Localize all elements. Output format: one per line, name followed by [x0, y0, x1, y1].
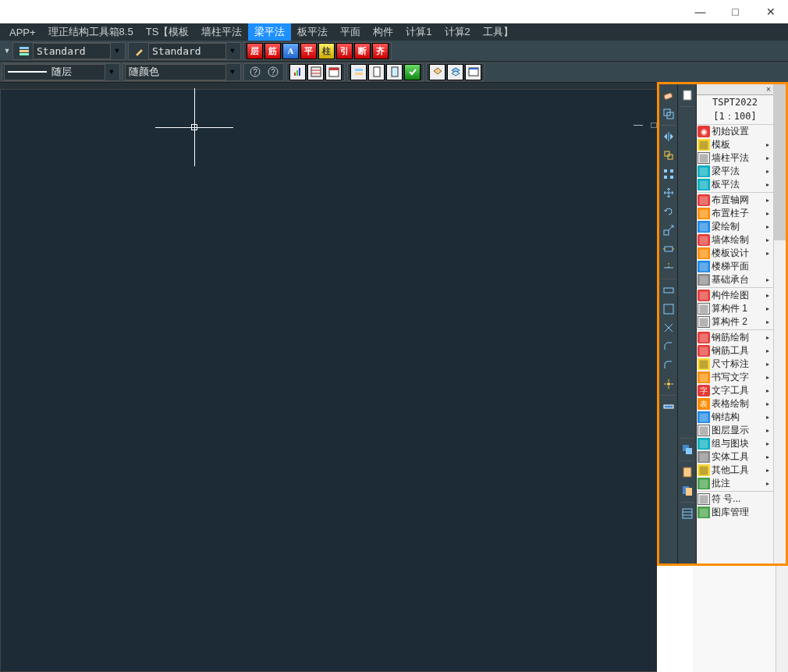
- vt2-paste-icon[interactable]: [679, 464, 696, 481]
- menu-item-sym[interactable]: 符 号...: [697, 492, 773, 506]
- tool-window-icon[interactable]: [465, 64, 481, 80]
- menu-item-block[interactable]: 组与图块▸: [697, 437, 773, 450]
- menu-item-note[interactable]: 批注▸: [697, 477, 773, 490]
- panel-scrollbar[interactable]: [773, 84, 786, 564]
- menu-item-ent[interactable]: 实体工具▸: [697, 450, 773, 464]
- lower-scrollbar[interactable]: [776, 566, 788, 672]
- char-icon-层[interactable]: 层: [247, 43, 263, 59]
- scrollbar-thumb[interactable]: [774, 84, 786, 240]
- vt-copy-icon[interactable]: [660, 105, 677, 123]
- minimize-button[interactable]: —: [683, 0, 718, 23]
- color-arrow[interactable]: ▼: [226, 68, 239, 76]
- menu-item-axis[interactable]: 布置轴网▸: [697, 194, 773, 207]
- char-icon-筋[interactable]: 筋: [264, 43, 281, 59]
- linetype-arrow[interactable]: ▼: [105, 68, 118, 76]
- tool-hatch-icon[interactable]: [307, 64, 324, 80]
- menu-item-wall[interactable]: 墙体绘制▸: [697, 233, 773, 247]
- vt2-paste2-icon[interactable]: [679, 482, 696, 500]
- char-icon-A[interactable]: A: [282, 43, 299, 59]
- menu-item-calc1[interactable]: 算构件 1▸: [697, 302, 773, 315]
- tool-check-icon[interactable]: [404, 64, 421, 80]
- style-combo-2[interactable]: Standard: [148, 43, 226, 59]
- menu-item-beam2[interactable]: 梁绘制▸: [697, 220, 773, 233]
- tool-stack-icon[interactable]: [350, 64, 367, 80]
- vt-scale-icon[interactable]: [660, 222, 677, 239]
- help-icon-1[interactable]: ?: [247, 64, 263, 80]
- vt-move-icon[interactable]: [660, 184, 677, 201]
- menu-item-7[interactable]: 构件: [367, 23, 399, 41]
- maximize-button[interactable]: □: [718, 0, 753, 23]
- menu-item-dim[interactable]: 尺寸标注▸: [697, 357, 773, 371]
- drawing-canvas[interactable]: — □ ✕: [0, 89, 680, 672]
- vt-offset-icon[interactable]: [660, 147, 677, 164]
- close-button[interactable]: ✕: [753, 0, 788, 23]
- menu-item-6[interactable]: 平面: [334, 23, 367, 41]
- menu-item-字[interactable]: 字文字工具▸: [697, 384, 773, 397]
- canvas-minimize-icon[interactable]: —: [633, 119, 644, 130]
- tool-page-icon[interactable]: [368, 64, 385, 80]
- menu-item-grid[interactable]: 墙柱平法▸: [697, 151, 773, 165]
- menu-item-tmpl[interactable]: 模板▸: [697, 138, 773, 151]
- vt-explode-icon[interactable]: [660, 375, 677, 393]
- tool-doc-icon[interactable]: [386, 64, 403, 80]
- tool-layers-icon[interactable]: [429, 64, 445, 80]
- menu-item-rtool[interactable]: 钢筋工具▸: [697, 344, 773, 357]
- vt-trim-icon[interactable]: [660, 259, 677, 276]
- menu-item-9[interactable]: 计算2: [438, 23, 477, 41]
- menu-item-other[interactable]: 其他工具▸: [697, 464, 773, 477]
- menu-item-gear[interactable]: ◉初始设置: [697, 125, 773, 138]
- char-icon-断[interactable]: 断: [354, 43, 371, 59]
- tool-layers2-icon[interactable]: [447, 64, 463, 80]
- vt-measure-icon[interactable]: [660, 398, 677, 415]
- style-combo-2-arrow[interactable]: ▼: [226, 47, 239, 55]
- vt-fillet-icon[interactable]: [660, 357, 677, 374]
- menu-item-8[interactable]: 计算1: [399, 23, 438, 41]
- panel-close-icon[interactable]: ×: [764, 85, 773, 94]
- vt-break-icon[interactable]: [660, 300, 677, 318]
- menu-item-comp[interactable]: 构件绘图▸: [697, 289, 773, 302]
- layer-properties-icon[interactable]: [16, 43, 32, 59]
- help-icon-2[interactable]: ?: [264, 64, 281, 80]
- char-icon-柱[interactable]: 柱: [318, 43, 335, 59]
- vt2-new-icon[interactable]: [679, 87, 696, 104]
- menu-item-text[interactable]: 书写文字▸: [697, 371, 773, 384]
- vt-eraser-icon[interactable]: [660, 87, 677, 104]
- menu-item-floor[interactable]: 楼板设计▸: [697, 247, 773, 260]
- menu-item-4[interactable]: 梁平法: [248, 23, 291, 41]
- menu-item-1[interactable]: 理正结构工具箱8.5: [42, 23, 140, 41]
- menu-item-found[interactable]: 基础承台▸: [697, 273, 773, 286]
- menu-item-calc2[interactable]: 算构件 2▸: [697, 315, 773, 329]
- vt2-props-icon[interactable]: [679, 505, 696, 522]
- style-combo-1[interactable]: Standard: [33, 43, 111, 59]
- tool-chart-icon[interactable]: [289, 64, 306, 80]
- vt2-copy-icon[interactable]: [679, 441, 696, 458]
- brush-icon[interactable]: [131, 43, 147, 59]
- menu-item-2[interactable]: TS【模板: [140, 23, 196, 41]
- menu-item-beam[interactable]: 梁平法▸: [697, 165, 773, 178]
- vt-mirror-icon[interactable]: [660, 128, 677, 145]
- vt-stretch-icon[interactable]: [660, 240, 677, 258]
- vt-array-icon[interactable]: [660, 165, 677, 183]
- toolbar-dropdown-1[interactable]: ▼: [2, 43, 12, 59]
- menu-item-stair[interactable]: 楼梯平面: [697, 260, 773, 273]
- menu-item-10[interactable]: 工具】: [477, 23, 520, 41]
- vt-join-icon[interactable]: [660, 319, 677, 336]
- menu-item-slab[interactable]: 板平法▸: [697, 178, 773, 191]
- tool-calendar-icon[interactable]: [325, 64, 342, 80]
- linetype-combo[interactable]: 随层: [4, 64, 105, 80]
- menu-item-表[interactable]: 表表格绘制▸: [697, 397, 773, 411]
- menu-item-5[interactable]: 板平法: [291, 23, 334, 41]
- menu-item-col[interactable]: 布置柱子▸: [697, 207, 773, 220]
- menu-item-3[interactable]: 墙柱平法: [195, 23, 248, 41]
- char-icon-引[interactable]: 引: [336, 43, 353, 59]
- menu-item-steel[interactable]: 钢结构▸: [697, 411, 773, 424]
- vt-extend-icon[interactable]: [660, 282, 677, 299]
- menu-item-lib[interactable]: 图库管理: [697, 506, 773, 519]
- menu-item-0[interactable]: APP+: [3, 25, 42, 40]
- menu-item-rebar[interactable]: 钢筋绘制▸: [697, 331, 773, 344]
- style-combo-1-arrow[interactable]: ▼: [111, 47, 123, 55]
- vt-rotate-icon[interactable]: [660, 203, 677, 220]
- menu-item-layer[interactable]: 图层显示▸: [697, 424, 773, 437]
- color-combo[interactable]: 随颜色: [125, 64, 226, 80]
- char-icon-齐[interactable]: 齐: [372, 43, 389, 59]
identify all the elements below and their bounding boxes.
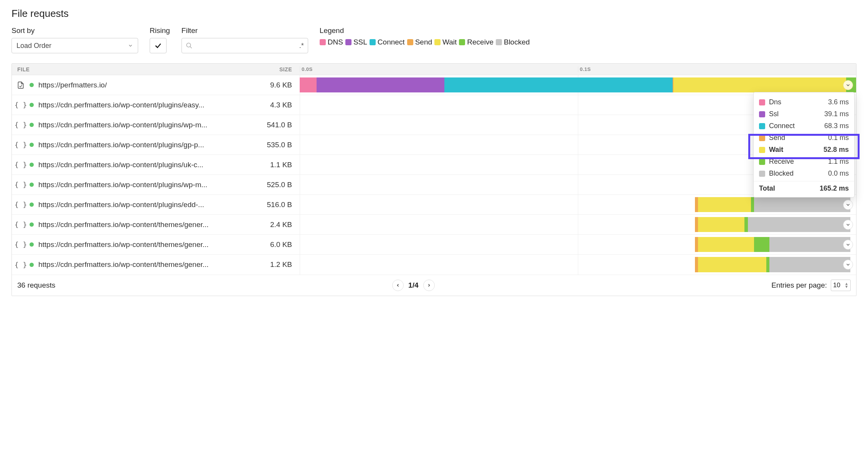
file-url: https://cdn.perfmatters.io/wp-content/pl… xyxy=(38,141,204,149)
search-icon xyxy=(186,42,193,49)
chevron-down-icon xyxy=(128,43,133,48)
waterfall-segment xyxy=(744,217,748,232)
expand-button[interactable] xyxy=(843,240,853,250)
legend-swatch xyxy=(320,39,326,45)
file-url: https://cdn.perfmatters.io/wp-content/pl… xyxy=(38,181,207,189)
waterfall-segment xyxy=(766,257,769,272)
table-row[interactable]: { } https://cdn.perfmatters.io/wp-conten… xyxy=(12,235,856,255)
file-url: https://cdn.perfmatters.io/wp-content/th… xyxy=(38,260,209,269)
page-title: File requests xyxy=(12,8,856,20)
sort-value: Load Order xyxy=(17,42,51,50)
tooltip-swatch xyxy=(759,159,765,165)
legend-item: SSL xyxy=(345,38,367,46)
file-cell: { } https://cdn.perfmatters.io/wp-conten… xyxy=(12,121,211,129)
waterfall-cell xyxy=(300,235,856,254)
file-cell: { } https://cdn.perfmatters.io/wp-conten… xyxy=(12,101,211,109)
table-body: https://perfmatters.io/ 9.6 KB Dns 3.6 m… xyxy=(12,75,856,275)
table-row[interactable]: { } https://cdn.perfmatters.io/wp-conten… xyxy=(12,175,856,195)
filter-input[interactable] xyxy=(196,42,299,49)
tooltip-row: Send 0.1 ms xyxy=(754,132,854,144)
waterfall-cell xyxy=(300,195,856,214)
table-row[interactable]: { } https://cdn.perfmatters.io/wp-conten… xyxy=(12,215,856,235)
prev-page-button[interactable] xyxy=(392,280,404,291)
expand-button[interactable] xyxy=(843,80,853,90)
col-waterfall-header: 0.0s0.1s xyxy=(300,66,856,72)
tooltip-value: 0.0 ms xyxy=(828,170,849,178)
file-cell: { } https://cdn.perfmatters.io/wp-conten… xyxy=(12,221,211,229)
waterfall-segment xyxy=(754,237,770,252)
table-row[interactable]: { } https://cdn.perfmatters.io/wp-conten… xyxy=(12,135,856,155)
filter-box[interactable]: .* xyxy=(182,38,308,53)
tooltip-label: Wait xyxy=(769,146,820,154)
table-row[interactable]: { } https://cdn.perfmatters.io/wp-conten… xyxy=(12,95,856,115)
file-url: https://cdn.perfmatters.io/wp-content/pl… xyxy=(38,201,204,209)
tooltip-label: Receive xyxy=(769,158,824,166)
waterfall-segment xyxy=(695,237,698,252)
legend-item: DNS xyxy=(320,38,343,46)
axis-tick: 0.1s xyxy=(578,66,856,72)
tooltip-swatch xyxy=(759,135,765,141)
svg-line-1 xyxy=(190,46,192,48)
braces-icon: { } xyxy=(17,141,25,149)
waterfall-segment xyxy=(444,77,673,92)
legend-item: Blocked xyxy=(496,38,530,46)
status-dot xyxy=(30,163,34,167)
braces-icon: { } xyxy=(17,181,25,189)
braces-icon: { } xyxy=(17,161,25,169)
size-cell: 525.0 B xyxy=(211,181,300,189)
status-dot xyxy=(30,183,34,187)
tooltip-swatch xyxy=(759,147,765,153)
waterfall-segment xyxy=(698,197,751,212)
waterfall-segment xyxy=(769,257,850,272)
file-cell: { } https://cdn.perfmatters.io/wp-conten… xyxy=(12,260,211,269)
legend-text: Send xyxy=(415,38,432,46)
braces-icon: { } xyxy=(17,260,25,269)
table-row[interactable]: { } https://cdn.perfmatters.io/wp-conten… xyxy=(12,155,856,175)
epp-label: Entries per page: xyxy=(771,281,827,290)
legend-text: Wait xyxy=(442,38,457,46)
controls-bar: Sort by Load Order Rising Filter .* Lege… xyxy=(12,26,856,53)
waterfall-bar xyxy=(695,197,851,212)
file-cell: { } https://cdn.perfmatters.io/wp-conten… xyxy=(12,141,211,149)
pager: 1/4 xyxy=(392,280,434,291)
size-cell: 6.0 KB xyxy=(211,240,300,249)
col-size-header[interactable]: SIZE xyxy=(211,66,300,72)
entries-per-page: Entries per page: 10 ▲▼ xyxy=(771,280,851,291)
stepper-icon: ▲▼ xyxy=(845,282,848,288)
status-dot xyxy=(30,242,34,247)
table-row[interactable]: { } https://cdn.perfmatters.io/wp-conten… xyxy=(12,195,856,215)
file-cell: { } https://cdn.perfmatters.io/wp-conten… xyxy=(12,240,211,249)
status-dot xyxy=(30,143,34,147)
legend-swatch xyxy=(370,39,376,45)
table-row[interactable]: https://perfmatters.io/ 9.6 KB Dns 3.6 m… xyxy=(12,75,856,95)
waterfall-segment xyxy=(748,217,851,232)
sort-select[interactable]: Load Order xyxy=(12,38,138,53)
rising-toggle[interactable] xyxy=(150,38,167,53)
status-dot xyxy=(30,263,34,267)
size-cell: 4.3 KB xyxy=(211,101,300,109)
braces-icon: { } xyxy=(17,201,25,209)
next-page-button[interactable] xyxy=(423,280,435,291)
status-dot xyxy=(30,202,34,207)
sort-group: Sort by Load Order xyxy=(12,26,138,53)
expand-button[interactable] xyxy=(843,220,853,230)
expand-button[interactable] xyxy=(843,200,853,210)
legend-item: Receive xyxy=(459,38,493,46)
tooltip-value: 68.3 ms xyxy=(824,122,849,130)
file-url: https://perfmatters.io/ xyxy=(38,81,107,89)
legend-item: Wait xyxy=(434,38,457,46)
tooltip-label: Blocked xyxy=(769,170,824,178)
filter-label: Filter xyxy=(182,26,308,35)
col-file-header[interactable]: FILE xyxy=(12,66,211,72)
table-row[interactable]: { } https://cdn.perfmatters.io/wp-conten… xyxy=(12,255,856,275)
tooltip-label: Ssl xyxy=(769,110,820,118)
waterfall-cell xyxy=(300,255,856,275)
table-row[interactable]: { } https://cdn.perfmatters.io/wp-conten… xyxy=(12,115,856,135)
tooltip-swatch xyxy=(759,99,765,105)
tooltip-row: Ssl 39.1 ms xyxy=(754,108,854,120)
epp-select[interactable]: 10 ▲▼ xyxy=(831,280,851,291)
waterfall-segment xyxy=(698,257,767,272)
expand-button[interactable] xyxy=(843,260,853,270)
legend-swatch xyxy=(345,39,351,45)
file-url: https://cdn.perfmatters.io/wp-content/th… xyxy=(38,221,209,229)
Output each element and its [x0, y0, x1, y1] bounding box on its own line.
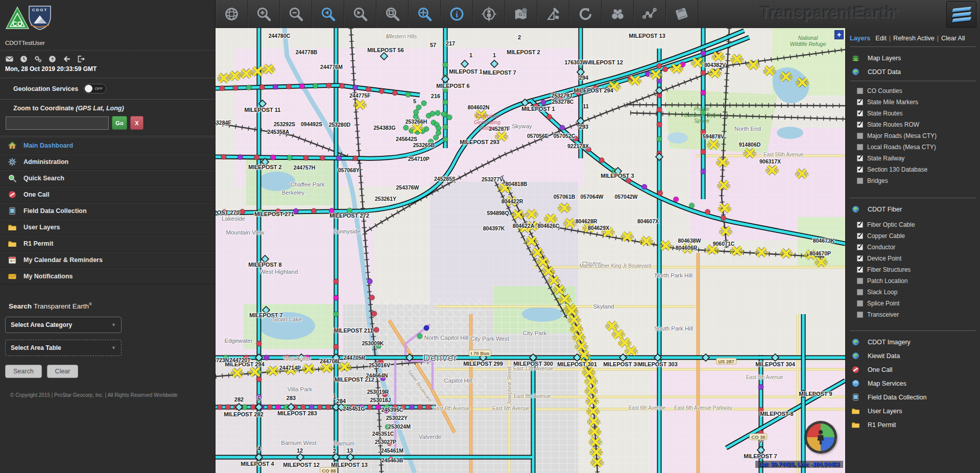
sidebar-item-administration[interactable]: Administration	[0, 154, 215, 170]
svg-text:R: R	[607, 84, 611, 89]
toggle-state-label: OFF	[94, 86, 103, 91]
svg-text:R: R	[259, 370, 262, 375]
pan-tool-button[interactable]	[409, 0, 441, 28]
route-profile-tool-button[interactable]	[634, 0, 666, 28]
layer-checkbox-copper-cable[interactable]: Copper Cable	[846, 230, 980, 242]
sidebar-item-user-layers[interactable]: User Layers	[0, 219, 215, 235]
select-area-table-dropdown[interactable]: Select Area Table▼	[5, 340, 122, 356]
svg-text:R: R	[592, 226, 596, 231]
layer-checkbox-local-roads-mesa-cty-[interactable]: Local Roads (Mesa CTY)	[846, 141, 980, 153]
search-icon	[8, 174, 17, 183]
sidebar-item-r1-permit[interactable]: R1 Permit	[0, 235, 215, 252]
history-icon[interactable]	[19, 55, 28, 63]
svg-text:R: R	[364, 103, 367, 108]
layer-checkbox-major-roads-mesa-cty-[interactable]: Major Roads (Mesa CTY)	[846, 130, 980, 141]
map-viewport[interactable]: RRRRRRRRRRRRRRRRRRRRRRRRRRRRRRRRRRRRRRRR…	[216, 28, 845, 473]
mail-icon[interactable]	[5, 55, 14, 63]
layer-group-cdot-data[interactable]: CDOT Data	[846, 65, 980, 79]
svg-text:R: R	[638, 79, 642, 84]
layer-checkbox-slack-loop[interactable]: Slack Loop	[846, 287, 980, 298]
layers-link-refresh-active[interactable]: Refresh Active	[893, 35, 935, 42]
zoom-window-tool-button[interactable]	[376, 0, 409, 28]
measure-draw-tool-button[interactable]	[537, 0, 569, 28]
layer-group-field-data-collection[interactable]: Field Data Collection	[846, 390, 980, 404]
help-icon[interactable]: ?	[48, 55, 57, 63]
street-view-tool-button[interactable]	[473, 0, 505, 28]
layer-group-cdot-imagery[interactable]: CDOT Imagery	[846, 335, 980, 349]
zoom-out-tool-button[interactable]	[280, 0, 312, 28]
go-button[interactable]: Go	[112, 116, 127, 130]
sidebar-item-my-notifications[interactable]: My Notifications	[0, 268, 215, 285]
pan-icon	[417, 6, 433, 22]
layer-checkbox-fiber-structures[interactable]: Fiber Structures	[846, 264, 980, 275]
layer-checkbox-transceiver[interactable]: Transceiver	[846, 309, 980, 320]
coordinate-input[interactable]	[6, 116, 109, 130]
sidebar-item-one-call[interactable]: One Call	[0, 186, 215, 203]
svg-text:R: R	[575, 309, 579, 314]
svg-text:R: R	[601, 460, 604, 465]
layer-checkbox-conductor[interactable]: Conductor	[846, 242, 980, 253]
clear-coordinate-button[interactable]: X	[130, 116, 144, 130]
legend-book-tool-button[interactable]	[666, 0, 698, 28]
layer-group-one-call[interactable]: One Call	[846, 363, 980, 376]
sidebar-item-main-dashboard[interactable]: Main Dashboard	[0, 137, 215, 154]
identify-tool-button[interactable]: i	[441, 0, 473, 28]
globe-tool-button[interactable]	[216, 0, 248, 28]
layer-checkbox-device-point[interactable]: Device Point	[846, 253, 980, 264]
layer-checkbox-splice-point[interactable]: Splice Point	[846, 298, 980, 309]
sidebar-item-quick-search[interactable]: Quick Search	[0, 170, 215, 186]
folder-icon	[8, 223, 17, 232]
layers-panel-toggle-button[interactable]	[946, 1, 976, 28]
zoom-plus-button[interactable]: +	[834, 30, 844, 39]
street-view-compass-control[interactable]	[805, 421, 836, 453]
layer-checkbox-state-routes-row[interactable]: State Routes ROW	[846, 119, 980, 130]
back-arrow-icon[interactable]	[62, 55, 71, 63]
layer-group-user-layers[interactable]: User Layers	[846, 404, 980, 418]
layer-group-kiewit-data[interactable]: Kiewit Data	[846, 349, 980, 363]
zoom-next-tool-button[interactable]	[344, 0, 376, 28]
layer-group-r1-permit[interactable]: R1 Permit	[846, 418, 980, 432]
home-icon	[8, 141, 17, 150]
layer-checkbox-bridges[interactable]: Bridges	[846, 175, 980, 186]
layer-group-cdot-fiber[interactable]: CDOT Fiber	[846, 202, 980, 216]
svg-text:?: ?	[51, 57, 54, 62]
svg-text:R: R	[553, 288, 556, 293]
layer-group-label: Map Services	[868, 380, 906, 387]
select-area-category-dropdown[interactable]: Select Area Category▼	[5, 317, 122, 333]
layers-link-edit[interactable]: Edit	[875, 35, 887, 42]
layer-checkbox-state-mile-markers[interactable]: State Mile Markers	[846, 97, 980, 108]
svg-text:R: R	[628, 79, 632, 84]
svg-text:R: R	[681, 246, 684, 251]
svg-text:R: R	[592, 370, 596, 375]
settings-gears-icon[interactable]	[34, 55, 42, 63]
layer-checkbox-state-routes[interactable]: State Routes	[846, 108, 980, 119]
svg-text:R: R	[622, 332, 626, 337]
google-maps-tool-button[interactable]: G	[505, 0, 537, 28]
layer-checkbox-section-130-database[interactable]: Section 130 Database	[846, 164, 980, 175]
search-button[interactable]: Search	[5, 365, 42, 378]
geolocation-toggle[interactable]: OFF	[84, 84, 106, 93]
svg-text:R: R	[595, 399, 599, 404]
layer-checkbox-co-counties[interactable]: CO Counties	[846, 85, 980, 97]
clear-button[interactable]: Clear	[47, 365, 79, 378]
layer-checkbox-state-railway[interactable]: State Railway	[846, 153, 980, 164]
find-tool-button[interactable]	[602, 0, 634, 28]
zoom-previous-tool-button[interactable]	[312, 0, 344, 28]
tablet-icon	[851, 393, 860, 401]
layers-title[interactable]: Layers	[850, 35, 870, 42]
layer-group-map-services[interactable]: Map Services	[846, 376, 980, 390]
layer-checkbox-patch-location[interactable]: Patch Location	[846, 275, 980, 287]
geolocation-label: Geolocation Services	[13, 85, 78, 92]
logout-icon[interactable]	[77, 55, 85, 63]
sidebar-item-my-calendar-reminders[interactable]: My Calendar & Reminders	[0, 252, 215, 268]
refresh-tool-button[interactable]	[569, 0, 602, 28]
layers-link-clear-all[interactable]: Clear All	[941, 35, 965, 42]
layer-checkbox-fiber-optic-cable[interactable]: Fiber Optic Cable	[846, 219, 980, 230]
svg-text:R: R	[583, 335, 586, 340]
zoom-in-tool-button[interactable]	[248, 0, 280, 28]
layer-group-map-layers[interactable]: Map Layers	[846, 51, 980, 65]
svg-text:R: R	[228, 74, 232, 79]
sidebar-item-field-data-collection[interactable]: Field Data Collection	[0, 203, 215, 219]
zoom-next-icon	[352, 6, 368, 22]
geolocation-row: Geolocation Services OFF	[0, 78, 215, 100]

.....

## Instructions to follow
Search the preceding listing for the word "cdot" and pull out every line that holds it.

## Reply to the exercise
layer-group-cdot-data[interactable]: CDOT Data	[846, 65, 980, 79]
layer-group-cdot-imagery[interactable]: CDOT Imagery	[846, 335, 980, 349]
layer-group-cdot-fiber[interactable]: CDOT Fiber	[846, 202, 980, 216]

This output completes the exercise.